Requirement
Using the line that contains "Create a Podcast for Apple" as the first line and the last line of the data as the final one, give every line in that range again exactly.

Records from a dataset
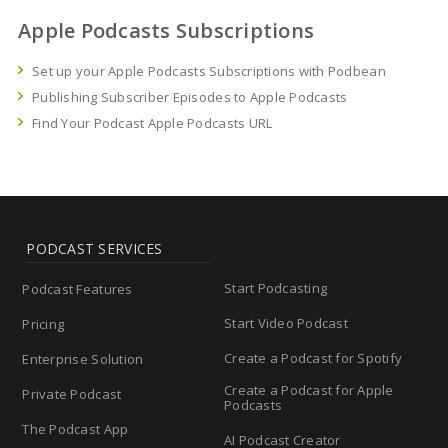
Apple Podcasts Subscriptions
Set up your Apple Podcasts Subscriptions with Podbean
Publishing Subscriber Episodes to Apple Podcasts
Find Your Podcast Apple Podcasts URL
PODCAST SERVICES
Start Podcasting
Podcast Features
Start Video Podcast
Pricing
Create a Podcast for Spotify
Enterprise Solution
Create a Podcast for Apple
Private Podcast
Podcasts
The Podcast App
AI Podcast Creator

Answer
Create a Podcast for Apple
Private Podcast
Podcasts
The Podcast App
AI Podcast Creator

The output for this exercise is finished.